Items from a dataset |
%%
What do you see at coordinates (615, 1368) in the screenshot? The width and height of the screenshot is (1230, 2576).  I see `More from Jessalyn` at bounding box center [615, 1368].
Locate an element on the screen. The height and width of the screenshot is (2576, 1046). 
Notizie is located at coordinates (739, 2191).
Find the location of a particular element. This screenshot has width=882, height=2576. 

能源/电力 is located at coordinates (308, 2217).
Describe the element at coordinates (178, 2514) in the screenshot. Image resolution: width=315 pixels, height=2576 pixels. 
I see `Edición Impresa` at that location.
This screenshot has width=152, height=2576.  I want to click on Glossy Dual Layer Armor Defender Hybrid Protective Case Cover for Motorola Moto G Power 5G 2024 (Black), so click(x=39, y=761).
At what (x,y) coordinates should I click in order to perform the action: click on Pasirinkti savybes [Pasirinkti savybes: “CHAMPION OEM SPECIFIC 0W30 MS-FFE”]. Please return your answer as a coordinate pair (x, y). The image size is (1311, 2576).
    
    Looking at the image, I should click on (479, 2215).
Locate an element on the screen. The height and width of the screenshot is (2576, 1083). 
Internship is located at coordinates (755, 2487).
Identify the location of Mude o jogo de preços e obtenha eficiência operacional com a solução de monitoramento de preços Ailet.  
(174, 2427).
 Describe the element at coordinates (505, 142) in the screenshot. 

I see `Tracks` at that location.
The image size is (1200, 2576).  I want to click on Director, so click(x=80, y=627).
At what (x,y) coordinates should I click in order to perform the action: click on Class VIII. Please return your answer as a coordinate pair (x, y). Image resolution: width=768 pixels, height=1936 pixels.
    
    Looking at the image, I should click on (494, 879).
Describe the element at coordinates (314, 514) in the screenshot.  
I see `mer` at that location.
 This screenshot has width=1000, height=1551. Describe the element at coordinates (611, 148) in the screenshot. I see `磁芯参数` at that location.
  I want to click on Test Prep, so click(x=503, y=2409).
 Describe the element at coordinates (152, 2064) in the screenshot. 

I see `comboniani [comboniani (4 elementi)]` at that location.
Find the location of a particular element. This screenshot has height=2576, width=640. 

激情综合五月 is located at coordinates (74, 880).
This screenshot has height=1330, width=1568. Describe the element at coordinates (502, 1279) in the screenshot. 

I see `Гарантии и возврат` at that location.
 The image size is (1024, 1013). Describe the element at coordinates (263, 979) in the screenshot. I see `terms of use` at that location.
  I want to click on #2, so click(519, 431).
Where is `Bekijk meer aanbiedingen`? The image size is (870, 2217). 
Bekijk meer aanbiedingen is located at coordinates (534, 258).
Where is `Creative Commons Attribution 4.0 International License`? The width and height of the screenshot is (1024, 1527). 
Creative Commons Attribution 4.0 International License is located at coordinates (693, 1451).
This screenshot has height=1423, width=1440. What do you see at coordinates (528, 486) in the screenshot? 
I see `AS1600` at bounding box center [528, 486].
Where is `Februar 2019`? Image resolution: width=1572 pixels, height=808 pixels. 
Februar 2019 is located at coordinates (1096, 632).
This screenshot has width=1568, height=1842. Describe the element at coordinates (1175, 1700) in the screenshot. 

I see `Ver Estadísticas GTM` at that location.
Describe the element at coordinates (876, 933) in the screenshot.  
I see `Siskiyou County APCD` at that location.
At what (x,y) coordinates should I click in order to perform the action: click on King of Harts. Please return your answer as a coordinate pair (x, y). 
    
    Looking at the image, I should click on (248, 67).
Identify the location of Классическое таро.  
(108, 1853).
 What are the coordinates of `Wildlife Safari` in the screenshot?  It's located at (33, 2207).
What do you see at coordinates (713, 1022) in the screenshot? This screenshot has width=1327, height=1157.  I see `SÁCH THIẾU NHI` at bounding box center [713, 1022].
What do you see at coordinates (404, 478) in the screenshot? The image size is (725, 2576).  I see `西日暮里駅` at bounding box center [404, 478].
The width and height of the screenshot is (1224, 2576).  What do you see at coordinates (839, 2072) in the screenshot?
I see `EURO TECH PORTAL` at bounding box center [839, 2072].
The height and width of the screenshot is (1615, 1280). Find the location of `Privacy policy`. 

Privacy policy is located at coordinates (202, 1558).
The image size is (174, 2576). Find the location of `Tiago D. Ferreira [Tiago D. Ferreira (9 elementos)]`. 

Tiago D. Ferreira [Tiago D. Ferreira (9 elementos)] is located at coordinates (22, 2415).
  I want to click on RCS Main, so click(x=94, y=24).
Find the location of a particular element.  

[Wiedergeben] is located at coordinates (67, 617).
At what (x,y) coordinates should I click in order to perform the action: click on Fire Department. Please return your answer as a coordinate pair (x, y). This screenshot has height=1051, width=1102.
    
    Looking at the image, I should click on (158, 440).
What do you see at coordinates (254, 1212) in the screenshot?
%%
EXERCISE OBJECTIVE | The entries above should be copied out exactly, with none left out.

OUTPUT FOR THIS EXERCISE |
What do you see at coordinates (615, 1368) in the screenshot? The width and height of the screenshot is (1230, 2576).  I see `More from Jessalyn` at bounding box center [615, 1368].
Locate an element on the screen. The height and width of the screenshot is (2576, 1046). 
Notizie is located at coordinates (739, 2191).
Find the location of a particular element. This screenshot has width=882, height=2576. 

能源/电力 is located at coordinates (308, 2217).
Describe the element at coordinates (178, 2514) in the screenshot. Image resolution: width=315 pixels, height=2576 pixels. 
I see `Edición Impresa` at that location.
This screenshot has width=152, height=2576.  I want to click on Glossy Dual Layer Armor Defender Hybrid Protective Case Cover for Motorola Moto G Power 5G 2024 (Black), so click(x=39, y=761).
At what (x,y) coordinates should I click in order to perform the action: click on Pasirinkti savybes [Pasirinkti savybes: “CHAMPION OEM SPECIFIC 0W30 MS-FFE”]. Please return your answer as a coordinate pair (x, y). The image size is (1311, 2576).
    
    Looking at the image, I should click on (479, 2215).
Locate an element on the screen. The height and width of the screenshot is (2576, 1083). 
Internship is located at coordinates (755, 2487).
Identify the location of Mude o jogo de preços e obtenha eficiência operacional com a solução de monitoramento de preços Ailet.  
(174, 2427).
 Describe the element at coordinates (505, 142) in the screenshot. 

I see `Tracks` at that location.
The image size is (1200, 2576).  I want to click on Director, so click(x=80, y=627).
At what (x,y) coordinates should I click in order to perform the action: click on Class VIII. Please return your answer as a coordinate pair (x, y). Image resolution: width=768 pixels, height=1936 pixels.
    
    Looking at the image, I should click on (494, 879).
Describe the element at coordinates (314, 514) in the screenshot.  
I see `mer` at that location.
 This screenshot has width=1000, height=1551. Describe the element at coordinates (611, 148) in the screenshot. I see `磁芯参数` at that location.
  I want to click on Test Prep, so click(x=503, y=2409).
 Describe the element at coordinates (152, 2064) in the screenshot. 

I see `comboniani [comboniani (4 elementi)]` at that location.
Find the location of a particular element. This screenshot has height=2576, width=640. 

激情综合五月 is located at coordinates (74, 880).
This screenshot has height=1330, width=1568. Describe the element at coordinates (502, 1279) in the screenshot. 

I see `Гарантии и возврат` at that location.
 The image size is (1024, 1013). Describe the element at coordinates (263, 979) in the screenshot. I see `terms of use` at that location.
  I want to click on #2, so click(519, 431).
Where is `Bekijk meer aanbiedingen`? The image size is (870, 2217). 
Bekijk meer aanbiedingen is located at coordinates (534, 258).
Where is `Creative Commons Attribution 4.0 International License`? The width and height of the screenshot is (1024, 1527). 
Creative Commons Attribution 4.0 International License is located at coordinates (693, 1451).
This screenshot has height=1423, width=1440. What do you see at coordinates (528, 486) in the screenshot? 
I see `AS1600` at bounding box center [528, 486].
Where is `Februar 2019`? Image resolution: width=1572 pixels, height=808 pixels. 
Februar 2019 is located at coordinates (1096, 632).
This screenshot has width=1568, height=1842. Describe the element at coordinates (1175, 1700) in the screenshot. 

I see `Ver Estadísticas GTM` at that location.
Describe the element at coordinates (876, 933) in the screenshot.  
I see `Siskiyou County APCD` at that location.
At what (x,y) coordinates should I click in order to perform the action: click on King of Harts. Please return your answer as a coordinate pair (x, y). 
    
    Looking at the image, I should click on (248, 67).
Identify the location of Классическое таро.  
(108, 1853).
 What are the coordinates of `Wildlife Safari` in the screenshot?  It's located at (33, 2207).
What do you see at coordinates (713, 1022) in the screenshot? This screenshot has width=1327, height=1157.  I see `SÁCH THIẾU NHI` at bounding box center [713, 1022].
What do you see at coordinates (404, 478) in the screenshot? The image size is (725, 2576).  I see `西日暮里駅` at bounding box center [404, 478].
The width and height of the screenshot is (1224, 2576).  What do you see at coordinates (839, 2072) in the screenshot?
I see `EURO TECH PORTAL` at bounding box center [839, 2072].
The height and width of the screenshot is (1615, 1280). Find the location of `Privacy policy`. 

Privacy policy is located at coordinates (202, 1558).
The image size is (174, 2576). Find the location of `Tiago D. Ferreira [Tiago D. Ferreira (9 elementos)]`. 

Tiago D. Ferreira [Tiago D. Ferreira (9 elementos)] is located at coordinates (22, 2415).
  I want to click on RCS Main, so click(x=94, y=24).
Find the location of a particular element.  

[Wiedergeben] is located at coordinates (67, 617).
At what (x,y) coordinates should I click in order to perform the action: click on Fire Department. Please return your answer as a coordinate pair (x, y). This screenshot has height=1051, width=1102.
    
    Looking at the image, I should click on (158, 440).
What do you see at coordinates (254, 1212) in the screenshot?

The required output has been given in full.